Add to this a CEO who obsessed about what time each employee came in each day, perching himself at the end of the room so he could keep track of each person's attendance. And there was the fear that if your account was doing poorly and showed up on his radar, you'd be lucky if you shook his attention and micromanaging ways.
So you can guess what happened. Our account had a tragic year, with clients changing roles just as we were working on key parts of a large project, and the scope of the project changing wildly up until right before launch. A coupon was going live and we had to have the supporting pages up on our site to support it. And everything came to a head the weekend before this was going live.
That weekend, I got several calls from the CEO. He was worried, and I got the sense that he wanted me to know that this project now had his attention. At a critical point, it became apparent that folks would have to work the Sunday of the weekend. One of our programmers is very religious, and the CEO said to me,"Make sure Bob finds a way to work tomorrow. I know he's a very religious man, but I'm also sure that God would not want us to lose this account. Make sure he understands this!"
In other words, he didn't give a rat's ass about the people on the team, or their religious beliefs, he just didn't want to lose a client.
I felt sick to my stomach as he said this. Dry heave sick.
It was also right about then that I decided I was over and done with advertising. Sure, I've worked with good agencies, but the fear, or rather the Fear, had jumped in and taken control it was ruling everything we did as an agency. Not only were the principals of advertising being observed in the product we were making (creating ads to entice people to buy a product for fear they were not good enough), but those same principals were ruling the management of our agency. It was fully living up to Johnson's observation above that, "Advertising also plays in to our fears that we won't have enough,
that we'll miss out, that we'll be shown to be inadequate, that we'll be
misjudged, rejected and left out, that we'll face others' disapproval,
anger or disappointment."
During that phone call, I was well aware that I was being asked, if not told to step over some pretty serious personal boundaries. There was NO way I could ask a co-worker to deny his religion, or ask him to work when he'd made his own boundaries around working on Sundays clear to me.

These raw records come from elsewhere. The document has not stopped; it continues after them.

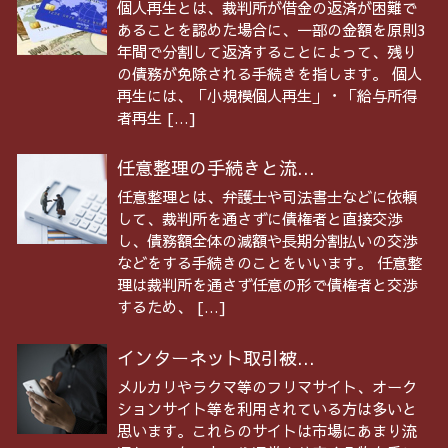
個人再生とは、裁判所が借金の返済が困難で
あることを認めた場合に、一部の金額を原則3
年間で分割して返済することによって、残り
の債務が免除される手続きを指します。 個人
再生には、「小規模個人再生」・「給与所得
者再生 […]
任意整理の手続きと流...
任意整理とは、弁護士や司法書士などに依頼
して、裁判所を通さずに債権者と直接交渉
し、債務額全体の減額や長期分割払いの交渉
などをする手続きのことをいいます。 任意整
理は裁判所を通さず任意の形で債権者と交渉
するため、 […]
インターネット取引被...
メルカリやラクマ等のフリマサイト、オーク
ションサイト等を利用されている方は多いと
思います。これらのサイトは市場にあまり流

At the same time (and this is what is so different for me than previous jobs with unbalanced management approaches), I had a strong and liberating sense that this man had no control over me. He'd lost my loyalty awhile back, because I couldn't get behind his fear mongering. I saw right through it as a weakness. I know who I am, and I know what's important to me, and I'm not afraid to do what I know is right. I know my faith and know that I am worthy of being loved and respected, at home and at the work place. It's taken a long time to get here. Even if the CEO was nervous about the outcome, I know that I have what it takes to carry the project across the finish line successfully. And I wasn't about to let anyone else's fear or anger or disapproval mess with my head. No, the stakes were too high to let myself get flustered.
You see, I'm one of those project managers that works their butt off to get my job done correctly. I was sacrificing my own time with my family, and I'd spent days' worth of overtime working to get this project out the door. I'm not a slacker. I'm not one of the people you have to worry about.
And so I called Bob's boss. We came up with a different plan to get the work done and let Bob have the day off. And I called the CEO, who likely wasn't pleased because I hadn't followed marching orders and told him what we were doing.
Did we launch on time with that coupon? Damn straight.
Did we lose the client? No.
Did I look for a new job starting that Monday because I was fed up beyond belief by the total lack of respect for people's beliefs and time? And of a place being driven by fear? Yes.
I couldn't be happier to have left, and to have left on my own terms. I'm happy that I recognized the Fear for what it was, and stood up to it in my own way. I'm pleased that my project launched, and that I stayed true to myself.
And that's what the next three years are all about for me. Staying true, becoming the person I already know I am, and really living out some of the things I know are true - (and to paraphrase Anita Roddick) - that work can be fun, that it can be conducted with love, and that it can create a powerful force for good.